◆ Task directions ◆
Using the data below, return every line that holds the word "Juliette".

◆ Data entries ◆
[Start of section]
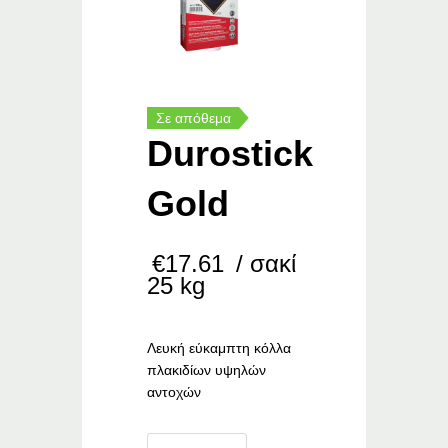
Σε απόθεμα
Durostick
Gold
€
17.61
/ σακί
25 kg
Λευκή εύκαμπτη κόλλα
πλακιδίων υψηλών
αντοχών
Durostick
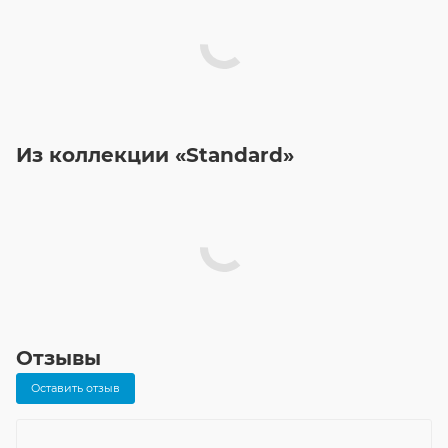
Из коллекции «Standard»
Отзывы
Оставить отзыв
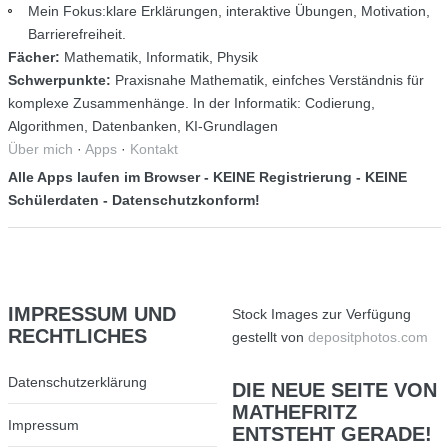
Mein Fokus:klare Erklärungen, interaktive Übungen, Motivation,
Barrierefreiheit.
Fächer:
Mathematik, Informatik, Physik
Schwerpunkte:
Praxisnahe Mathematik, einfches Verständnis für
komplexe Zusammenhänge. In der Informatik: Codierung,
Algorithmen, Datenbanken, KI-Grundlagen
Über mich
·
Apps
·
Kontakt
Alle Apps laufen im Browser - KEINE Registrierung - KEINE
Schülerdaten - Datenschutzkonform!
IMPRESSUM
UND
Stock Images zur Verfügung
RECHTLICHES
gestellt von
depositphotos.com
Datenschutzerklärung
DIE
NEUE SEITE VON
MATHEFRITZ
Impressum
ENTSTEHT GERADE!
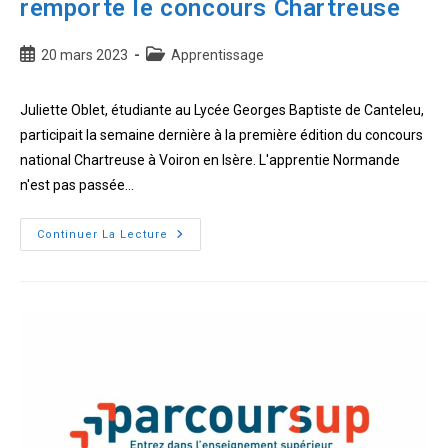
remporte le concours Chartreuse
Publication
Post
20 mars 2023
Apprentissage
publiée :
category:
Juliette Oblet, étudiante au Lycée Georges Baptiste de Canteleu,
participait la semaine dernière à la première édition du concours
national Chartreuse à Voiron en Isère. L'apprentie Normande
n'est pas passée…
Apprentie
Continuer La Lecture
Barman,
Juliette
Oblet,
remporte
le
concours
Chartreuse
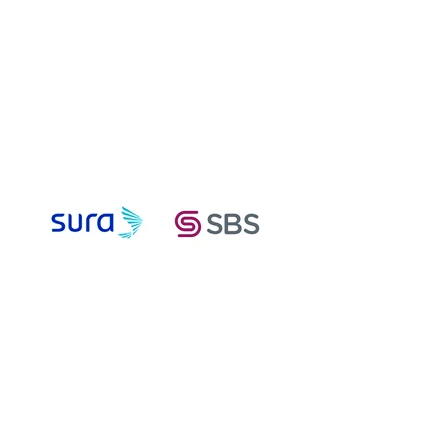
Compra tu
seguro de
autos
Compra
más
¡Valoramos tu vida y tu patrimonio!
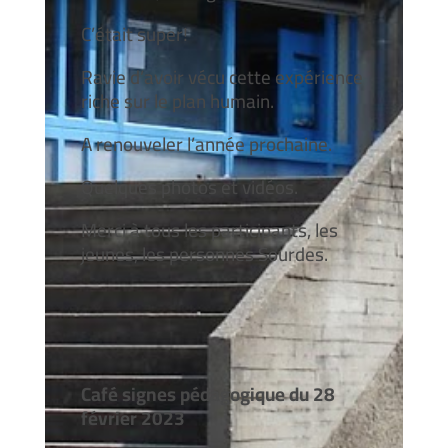
C’était super!
Ravie d’avoir vécu cette expérience
riche sur le plan humain.
A renouveler l’année prochaine.
Quelques photos et vidéos.
Merci à tous les participants, les
jeunes, les personnes Sourdes.
Café signes pédagogique du 28
février 2023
[End of section]
◆ The answer ◆
Juliette Oblet, étudiante au Lycée Georges Baptiste de Canteleu,
Juliette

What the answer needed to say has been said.